CCOUC was established jointly by Oxford University and The Chinese University of Hong Kong (CUHK) in April 2011. Its founding director is Emily Ying Yang Chan.[citation needed]
CCOUC aims to minimise the negative health impact of disasters experienced by vulnerable populations in the region by serving as a platform for research, education, and community knowledge transfer in the areas of disaster and medical humanitarian crisis policy development, planning, and response.[citation needed]
CCOUC's main initiatives include the study and promotion of population's disaster preparedness,[3] disaster preparedness kit,[4][5] bottom-up approach to disaster relief,[6] Sendai Framework for Disaster Risk Reduction,[7] climate change and health.[8][9] CCOUC also runs an Ethnic Minority Health Project in China to study and promote disaster preparedness and public health in remote rural villages in the country's inland western provinces[10]

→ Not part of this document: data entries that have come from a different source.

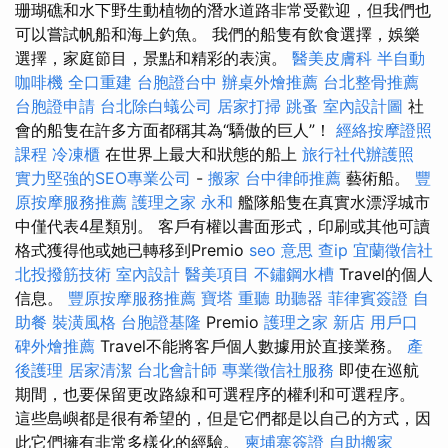
珊瑚礁和水下野生動植物的潛水道路非常受歡迎，但我們也
可以嘗試帆船和海上釣魚。 我們的船隻有飲食選擇，娛樂
選擇，家庭節目，景點和精彩的表演。
醫美皮膚科
半自動
咖啡機
全口重建
台胞證台中
辦桌外燴推薦
台北整骨推薦
台胞證申請
台北除白蟻公司
居家打掃
跳蚤
室內設計圖
社
會的船隻在許多方面都稱其為“驕傲的巨人”！
經絡按摩證照
課程
冷凍櫃
在世界上最大和狀態的船上
旅行社代辦護照
實力堅強的SEO專業公司
-
搬家
台中律師推薦
藝術船。
豐
原按摩服務推薦
護理之家 永和
艦隊船隻在真實水漂浮城市
中僅代表4星類別。 客戶有權以書面形式，印刷或其他可讀
格式獲得他或她已轉移到Premio
seo 意思
查ip
宜蘭徵信社
北投撥筋技術
室內設計
醫美項目
不鏽鋼水槽
Travel的個人
信息。
豐原按摩服務推薦
寶塔
重聽 助聽器
菲律賓簽證
自
助餐
裝潢風格
台胞證基隆
Premio
護理之家 新店
用戶口
碑外燴推薦
Travel不能將客戶個人數據用於直接業務。
產
後護理
居家清潔
台北會計師
專業徵信社服務
即使在巡航
期間，也要保留更改路線和可選程序的權利和可選程序。
這些島嶼都是很有希望的，但是它們都是以自己的方式，因
此它們擁有非常多樣化的經驗。
柬埔寨簽證
自助搬家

The Centre has participated in the World Health Organization (WHO)'s consultation meeting on disaster health risk management and established international co-operation with leading institutions in the field, including the Centre for Research on the Epidemiology of Disasters (CRED)[11] in Belgium, and Harvard Humanitarian Initiative[12] and FXB Center for Health and Human Rights[13] at Harvard University.
The Secretariat for World Health Organization Thematic Platform for Health Emergency & Disaster Risk Management Research Group (WHO TPRG) has been set up at CCOUC since October 2016. CCOUC has also been recognised by Integrated Research on Disaster Risk International[14] to lead one of its 12 International Centre of Excellence since November 2016.[15] The Centre has also been appointed Sphere Country Focal Point for China since August 2014 to promote the internationally recognised minimum standards in humanitarian response for the Geneva-based International Sphere Project.[citation needed]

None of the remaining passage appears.